Злая, мертвецки пьяная, потасканная доминиканка подошла ко мне и дернула за волосы: «Чего ты жалуешься? – бросила она. – Я работаю так каждый вечер... Скоро тебе понравится».
Две другие девки держали животное. Габриель Жакмель ткнул его сигаретой в бок, и зверь вошел в меня. Мне показалось, что меня разрывают пополам. Я потеряла сознание.
Голос Симоны. Энш был монотонным, как будто она говорила под гипнозом. Она заговорила еще тише:
– Я оставалась там две недели. Пять или шесть раз меня отдавали ослу. Я думала, что умру от страха и отвращения. Жакмель не осмелился рассказать об этом Президенту, это сделали другие. Он испугался. Меня выбросили на улицу и пригрозили, что убьют, если я проговорюсь.
Вот. С тех пор я ни с кем не занималась любовью.
Малко кипел от ярости. Вот что в ЦРУ называли «столкновениями». Золотая медаль за недомолвки. Симона сильно сжала его руку.
– Это вылечило меня, – сказала она. – Даже если я ничего не почувствовала. Теперь я могу смотреть Габриелю Жакмелю в лицо. Даже стать его союзницей. Я уже сказала вам, что отец – единственный близкий мне человек на свете. Я хочу, чтобы сбылась его мечта. Чего бы мне это ни стоило. И я уверена, что вы защитите меня...
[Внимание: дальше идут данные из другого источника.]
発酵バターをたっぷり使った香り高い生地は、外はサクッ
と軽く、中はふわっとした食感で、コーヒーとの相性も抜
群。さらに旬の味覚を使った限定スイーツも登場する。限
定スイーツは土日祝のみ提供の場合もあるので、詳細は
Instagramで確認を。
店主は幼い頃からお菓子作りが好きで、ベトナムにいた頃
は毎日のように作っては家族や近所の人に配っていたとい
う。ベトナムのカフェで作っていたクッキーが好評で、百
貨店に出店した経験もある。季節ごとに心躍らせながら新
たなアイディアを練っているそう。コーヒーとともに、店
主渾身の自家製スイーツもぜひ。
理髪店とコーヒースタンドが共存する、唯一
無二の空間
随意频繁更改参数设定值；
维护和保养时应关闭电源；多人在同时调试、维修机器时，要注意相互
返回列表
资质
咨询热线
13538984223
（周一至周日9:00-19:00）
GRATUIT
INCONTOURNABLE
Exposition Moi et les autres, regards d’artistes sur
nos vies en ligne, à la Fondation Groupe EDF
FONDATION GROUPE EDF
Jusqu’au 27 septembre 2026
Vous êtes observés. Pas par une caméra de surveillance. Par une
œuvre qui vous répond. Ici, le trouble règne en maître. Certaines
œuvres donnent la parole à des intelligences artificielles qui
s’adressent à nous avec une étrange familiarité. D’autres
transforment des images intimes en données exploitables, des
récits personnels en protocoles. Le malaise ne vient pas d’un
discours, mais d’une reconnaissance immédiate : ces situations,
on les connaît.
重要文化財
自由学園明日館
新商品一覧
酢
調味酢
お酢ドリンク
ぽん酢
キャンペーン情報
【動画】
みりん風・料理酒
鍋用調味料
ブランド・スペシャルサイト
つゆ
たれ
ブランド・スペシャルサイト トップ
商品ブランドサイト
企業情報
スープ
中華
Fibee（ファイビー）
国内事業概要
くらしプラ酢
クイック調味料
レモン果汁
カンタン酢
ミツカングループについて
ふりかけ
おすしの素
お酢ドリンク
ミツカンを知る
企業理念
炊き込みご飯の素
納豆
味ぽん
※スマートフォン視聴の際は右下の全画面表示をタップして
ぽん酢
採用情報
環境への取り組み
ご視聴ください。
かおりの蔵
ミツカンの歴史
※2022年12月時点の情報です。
– Я восхищаюсь вами, – сказал Малко.
– Когда-нибудь они заплатят по счетам, – сказала Симона, – после победы. Я помню, что Жакмель был лишь игрушкой в руках Папы Дока.
ЦРУ умело выбирать себе союзников. Теперь он должен был идти до конца.
– Надеюсь, мы победим, – сказал он.
– Я тоже.
Они молчали. Через несколько минут но ее мерному дыханию он понял, что Симона Энш заснула.
Он не мог последовать ее примеру. Это погружение в жестокий, первобытный, кошмарный и кровавый мир было настоящим испытанием для нервов. Союзом Симона Энш – Габриель Жакмель надо было управлять со всей предосторожностью, он был непрочен, как нитроглицерин... Что сделает молодая женщина, встретившись с человеком, так жестоко мучившим ее?